Saturday, July 3, 2010

A modest proposal: Twitter, meet your new mascot

Artistic view of the giant raptorial sperm whale Leviathan melvillei attacking a medium-size baleen whale off the coast of the area now occupied by Peru.(Credit: C. Letenneur (MNHN) and Nature)

This week we've seen a lot of the "fail whale," the cartoon cetacean that Twitter uses as a placeholder when its servers are swamped and its millions of tweets are inaccessible. Part of it's because, as Twitter has said, they've needed to do some crucial infrastructure repair this summer. That hasn't been made any easier by the global frenzy surrounding the World Cup soccer tournament in South Africa: World Cup goals are delivering knockout blows to Twitter, and surprise results of games can be even worse. Right around the Netherlands' unexpected victory over Brazil on Friday, Twitter once again collapsed.Twitter, your cuddly "fail whale" is simply not doing you justice. But it's your lucky day--OK, maybe not as lucky as the day when you signed the papers that got you $100 million in venture capital and a billion-dollar valuation--because I've found you a new mascot!
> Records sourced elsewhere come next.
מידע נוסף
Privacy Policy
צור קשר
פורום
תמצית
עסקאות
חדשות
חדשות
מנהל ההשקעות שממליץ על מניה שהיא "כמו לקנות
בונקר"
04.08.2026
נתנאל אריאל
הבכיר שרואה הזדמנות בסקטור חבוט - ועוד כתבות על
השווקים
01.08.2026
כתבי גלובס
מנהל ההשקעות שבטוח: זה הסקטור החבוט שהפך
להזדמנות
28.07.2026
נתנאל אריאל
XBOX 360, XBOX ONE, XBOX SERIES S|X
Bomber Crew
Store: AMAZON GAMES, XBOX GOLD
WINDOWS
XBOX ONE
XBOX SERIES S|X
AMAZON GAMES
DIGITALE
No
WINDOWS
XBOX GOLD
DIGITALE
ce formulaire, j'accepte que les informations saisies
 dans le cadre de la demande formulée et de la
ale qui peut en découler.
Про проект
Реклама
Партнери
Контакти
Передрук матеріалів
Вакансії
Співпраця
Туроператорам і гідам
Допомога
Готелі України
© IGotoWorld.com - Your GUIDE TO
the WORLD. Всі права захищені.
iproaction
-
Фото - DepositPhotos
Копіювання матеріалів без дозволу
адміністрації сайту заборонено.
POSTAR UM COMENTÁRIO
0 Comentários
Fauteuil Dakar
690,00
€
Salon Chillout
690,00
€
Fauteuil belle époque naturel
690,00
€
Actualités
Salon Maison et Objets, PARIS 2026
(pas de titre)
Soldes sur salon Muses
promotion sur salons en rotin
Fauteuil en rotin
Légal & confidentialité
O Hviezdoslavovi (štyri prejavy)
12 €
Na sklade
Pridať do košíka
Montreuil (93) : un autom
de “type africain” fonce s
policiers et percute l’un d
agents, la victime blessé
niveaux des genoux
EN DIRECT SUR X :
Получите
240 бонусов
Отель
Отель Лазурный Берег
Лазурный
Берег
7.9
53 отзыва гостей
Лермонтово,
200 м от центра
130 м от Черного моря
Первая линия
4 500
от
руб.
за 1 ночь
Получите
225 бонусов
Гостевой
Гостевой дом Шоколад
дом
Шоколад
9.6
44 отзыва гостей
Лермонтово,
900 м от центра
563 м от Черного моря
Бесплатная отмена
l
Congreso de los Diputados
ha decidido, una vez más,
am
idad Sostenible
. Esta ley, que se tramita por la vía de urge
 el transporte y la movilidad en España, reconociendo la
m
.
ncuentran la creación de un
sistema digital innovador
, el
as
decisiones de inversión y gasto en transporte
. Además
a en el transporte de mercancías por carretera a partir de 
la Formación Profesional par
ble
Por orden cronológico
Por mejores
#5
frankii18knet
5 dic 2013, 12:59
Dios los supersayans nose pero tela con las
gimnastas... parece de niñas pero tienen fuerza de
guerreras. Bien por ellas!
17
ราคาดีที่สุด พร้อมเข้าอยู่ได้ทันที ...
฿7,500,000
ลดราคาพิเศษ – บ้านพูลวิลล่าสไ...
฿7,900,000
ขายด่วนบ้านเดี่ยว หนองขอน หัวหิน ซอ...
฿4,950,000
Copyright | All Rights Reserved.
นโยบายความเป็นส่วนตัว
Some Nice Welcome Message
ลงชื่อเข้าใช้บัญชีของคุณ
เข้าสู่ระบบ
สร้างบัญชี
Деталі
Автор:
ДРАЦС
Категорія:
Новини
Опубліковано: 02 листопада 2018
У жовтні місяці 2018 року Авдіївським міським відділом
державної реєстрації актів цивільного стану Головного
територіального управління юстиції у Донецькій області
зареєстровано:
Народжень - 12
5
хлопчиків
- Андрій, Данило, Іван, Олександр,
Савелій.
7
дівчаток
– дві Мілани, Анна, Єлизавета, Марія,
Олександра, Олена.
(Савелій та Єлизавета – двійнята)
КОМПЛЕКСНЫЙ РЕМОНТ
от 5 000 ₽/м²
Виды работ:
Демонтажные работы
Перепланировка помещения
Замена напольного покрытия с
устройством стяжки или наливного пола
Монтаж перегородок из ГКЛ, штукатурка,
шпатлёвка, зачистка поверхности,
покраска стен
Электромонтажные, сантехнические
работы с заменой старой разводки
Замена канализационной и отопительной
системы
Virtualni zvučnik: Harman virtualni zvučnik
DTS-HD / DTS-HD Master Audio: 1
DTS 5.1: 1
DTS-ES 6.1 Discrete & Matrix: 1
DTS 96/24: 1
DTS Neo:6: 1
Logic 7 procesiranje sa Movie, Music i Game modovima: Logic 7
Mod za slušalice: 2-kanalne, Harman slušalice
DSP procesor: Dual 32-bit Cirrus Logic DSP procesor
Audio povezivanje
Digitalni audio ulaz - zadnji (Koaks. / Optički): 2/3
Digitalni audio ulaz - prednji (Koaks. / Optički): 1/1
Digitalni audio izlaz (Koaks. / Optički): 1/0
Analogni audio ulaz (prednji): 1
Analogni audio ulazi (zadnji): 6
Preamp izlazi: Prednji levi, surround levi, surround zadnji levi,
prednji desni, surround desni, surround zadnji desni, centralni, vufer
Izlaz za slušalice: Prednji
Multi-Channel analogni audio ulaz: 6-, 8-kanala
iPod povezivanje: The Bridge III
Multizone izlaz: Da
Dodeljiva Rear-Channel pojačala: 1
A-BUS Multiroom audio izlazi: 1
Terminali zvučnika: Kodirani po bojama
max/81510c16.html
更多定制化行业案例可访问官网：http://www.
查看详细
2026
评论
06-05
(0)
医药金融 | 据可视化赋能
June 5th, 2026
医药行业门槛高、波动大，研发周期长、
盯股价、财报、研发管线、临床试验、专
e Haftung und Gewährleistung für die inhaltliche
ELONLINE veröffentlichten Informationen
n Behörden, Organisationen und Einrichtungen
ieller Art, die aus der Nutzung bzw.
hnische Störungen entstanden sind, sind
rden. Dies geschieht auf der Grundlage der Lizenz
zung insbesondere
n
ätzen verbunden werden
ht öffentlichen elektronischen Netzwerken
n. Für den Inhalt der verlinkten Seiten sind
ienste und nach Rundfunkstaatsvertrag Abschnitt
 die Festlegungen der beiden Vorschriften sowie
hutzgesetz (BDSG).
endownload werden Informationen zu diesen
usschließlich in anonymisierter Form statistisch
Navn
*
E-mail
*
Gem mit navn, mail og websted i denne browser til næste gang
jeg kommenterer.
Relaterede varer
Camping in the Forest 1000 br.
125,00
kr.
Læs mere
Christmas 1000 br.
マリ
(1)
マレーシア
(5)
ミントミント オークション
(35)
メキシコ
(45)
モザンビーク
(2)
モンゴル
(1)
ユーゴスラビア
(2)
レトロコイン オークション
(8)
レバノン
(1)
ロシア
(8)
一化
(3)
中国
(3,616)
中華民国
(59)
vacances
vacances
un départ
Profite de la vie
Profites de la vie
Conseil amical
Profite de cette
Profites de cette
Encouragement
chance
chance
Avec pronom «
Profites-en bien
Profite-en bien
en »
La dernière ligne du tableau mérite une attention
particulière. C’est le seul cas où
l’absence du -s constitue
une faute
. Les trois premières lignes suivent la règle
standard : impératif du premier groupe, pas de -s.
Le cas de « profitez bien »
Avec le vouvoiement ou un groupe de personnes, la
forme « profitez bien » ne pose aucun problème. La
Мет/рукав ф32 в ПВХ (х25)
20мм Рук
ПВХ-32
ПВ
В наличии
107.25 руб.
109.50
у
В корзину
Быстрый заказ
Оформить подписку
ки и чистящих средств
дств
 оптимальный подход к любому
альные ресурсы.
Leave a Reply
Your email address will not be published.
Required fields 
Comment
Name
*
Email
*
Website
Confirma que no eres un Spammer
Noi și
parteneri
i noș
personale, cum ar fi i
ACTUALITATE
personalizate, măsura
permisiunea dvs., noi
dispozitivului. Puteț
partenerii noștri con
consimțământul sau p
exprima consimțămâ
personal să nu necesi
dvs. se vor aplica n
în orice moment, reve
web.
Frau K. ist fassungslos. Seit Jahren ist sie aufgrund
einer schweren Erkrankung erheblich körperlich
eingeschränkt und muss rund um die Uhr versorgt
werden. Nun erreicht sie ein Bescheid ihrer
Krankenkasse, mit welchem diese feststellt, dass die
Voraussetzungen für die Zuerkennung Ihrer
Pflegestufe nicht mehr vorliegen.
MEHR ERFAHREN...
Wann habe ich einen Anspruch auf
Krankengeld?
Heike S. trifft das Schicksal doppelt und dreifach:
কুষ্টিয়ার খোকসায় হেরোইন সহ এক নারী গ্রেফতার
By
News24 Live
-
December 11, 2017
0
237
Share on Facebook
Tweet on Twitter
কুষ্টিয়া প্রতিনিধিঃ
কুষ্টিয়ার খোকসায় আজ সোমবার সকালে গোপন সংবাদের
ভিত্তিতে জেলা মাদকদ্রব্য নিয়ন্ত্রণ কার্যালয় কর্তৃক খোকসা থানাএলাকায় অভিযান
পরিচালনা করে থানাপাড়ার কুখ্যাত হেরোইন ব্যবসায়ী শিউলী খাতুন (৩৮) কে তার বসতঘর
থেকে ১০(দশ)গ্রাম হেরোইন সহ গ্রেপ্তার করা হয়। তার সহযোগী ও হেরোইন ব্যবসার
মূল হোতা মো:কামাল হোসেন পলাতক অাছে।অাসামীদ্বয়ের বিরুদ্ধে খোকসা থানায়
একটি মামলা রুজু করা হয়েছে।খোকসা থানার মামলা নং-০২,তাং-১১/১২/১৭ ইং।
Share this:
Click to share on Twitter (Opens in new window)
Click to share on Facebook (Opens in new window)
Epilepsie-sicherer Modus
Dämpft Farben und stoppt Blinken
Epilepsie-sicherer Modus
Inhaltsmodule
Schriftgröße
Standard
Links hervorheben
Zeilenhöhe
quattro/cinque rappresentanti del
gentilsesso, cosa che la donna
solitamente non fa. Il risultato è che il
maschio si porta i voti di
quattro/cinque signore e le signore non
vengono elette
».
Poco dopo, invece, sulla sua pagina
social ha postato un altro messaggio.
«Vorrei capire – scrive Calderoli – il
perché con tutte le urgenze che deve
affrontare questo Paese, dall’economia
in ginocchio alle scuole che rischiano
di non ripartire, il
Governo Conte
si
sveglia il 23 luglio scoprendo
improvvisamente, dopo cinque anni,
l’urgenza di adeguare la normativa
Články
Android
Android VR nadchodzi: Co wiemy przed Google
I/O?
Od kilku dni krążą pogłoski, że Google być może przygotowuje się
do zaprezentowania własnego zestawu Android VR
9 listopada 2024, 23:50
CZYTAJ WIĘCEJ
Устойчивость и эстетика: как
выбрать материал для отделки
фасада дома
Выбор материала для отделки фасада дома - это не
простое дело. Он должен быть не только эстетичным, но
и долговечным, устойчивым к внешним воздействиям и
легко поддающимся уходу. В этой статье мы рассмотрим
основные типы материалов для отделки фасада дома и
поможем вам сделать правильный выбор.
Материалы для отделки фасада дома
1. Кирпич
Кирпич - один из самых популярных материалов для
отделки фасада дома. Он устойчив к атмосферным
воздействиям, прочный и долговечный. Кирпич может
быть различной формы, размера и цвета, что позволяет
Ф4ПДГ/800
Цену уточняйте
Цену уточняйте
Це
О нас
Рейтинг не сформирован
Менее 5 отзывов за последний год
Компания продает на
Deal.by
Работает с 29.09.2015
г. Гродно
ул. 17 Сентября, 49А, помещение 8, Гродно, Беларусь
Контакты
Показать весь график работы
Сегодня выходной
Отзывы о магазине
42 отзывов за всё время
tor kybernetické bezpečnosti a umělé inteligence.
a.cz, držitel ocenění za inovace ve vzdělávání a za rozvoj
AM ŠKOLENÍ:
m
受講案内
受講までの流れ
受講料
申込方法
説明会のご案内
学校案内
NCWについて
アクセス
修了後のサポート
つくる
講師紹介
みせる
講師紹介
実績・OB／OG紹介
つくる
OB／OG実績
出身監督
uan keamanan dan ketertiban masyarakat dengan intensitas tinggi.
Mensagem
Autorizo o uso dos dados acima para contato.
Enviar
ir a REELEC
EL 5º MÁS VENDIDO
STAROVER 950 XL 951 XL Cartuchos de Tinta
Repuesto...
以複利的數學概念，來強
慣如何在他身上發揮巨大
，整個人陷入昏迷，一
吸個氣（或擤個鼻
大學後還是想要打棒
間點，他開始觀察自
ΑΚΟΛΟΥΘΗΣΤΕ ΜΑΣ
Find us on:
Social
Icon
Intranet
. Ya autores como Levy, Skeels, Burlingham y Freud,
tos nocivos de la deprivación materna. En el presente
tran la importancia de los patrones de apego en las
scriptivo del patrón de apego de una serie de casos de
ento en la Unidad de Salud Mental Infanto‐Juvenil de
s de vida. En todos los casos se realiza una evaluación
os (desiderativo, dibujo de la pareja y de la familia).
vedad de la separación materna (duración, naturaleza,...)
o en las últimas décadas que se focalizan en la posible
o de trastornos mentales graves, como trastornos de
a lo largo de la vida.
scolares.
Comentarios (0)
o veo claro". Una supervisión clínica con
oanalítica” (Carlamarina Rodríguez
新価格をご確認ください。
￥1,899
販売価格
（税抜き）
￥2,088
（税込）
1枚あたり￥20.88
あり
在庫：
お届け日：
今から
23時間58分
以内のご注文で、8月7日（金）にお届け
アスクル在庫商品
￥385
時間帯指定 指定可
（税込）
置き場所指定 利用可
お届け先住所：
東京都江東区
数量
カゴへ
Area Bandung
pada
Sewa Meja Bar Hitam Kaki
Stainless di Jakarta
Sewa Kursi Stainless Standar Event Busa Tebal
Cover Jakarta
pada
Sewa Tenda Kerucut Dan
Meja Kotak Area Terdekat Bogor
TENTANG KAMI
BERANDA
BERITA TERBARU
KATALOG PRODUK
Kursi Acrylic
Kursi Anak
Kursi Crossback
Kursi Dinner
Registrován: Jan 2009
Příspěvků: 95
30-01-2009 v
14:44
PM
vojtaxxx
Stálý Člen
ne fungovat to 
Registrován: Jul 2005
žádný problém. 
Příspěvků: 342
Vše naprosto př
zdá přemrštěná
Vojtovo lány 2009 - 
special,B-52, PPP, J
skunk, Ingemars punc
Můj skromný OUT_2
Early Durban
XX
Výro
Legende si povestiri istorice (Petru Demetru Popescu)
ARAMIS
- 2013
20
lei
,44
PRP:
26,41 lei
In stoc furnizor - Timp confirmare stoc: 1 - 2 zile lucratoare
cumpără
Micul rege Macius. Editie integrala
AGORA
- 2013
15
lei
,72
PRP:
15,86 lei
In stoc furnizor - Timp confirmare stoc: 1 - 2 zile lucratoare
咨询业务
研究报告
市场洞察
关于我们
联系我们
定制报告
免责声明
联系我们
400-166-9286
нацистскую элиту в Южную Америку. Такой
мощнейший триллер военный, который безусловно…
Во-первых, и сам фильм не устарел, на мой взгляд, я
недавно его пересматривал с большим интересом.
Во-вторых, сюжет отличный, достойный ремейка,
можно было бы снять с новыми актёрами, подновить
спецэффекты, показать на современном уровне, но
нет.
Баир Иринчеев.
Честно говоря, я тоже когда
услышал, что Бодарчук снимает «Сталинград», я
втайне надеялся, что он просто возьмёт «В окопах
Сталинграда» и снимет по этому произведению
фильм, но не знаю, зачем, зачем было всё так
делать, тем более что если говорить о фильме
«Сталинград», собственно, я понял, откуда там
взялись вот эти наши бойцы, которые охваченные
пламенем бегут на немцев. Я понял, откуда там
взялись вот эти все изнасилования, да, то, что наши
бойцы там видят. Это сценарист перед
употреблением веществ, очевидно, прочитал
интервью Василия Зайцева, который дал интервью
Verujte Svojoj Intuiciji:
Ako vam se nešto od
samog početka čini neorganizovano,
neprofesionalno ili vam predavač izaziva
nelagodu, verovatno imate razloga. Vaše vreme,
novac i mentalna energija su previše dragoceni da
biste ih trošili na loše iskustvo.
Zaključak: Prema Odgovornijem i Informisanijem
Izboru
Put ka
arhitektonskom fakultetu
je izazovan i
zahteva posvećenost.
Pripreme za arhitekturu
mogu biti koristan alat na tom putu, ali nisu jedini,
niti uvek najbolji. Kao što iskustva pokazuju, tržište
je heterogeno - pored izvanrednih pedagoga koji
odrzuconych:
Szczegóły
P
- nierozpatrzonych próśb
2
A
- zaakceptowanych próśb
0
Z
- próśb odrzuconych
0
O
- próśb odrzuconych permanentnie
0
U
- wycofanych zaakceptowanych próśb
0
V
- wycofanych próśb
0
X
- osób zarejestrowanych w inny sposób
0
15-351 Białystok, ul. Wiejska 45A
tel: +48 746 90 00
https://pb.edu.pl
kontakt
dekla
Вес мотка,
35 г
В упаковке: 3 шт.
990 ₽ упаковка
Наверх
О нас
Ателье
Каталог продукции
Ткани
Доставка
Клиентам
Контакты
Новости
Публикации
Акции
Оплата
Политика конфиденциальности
Meet Leviathan melvillei, a really big scary whale that terrorized the oceans in the Miocene period, about 12 million years ago. It's named for "Moby Dick" author Herman Melville, a writer who would have scoffed at the idea of keeping things 140 characters long. ("Moby Dick" is 135 chapters long.) L. melvillei, whose discovery was announced this week in the academic journal Nature, was about 60 feet long--roughly the same length as a sperm whale (Physeter macrocephalus), the modern species of whale that inspired "Moby Dick." Sperm whales are terrifying enough in their contemporary form (they can sink boats!), but a fossil skull of L. melvillei discovered in the Peruvian desert reveals that it had 14-inch-long "vicious, tusk-like teeth" and probably ate other whales. The researchers who discovered it, led by Olivier Lambert of the Natural History Museum in Paris, thus classify it as a "raptorial sperm whale." Raptorial. This would be a far more effective illustration of the dire nature of Twitter's infrastructure issues than a roly-poly, half-smiling cartoon whale who, to be honest, looks a little bit stoned.The abstract in Nature explains of L. melvillei: "As a top predator, together with the contemporaneous giant shark Carcharocles megalodon, it probably had a profound impact on the structuring of Miocene marine communities," which totally sounds like something that the SyFy channel should co-opt into some kind of brilliant mega-shark vs. uber-whale undersea battle film. You'd probably want to have some human characters get caught in the middle of it, so maybe they could time-travel somehow. A pirate ship getting pulled into a marine vortex might work. Or a whaling ship. Or a San Francisco loft office space full of several hundred overwhelmed dot-com employees who are working round-the-clock to keep their servers afloat when they find that a certain line of troubleshooting code creates a portal that sucks them 12 million years into the past.Will they make it out alive? Well, if they do, dealing with soccer-related site outages should be a piece of cake.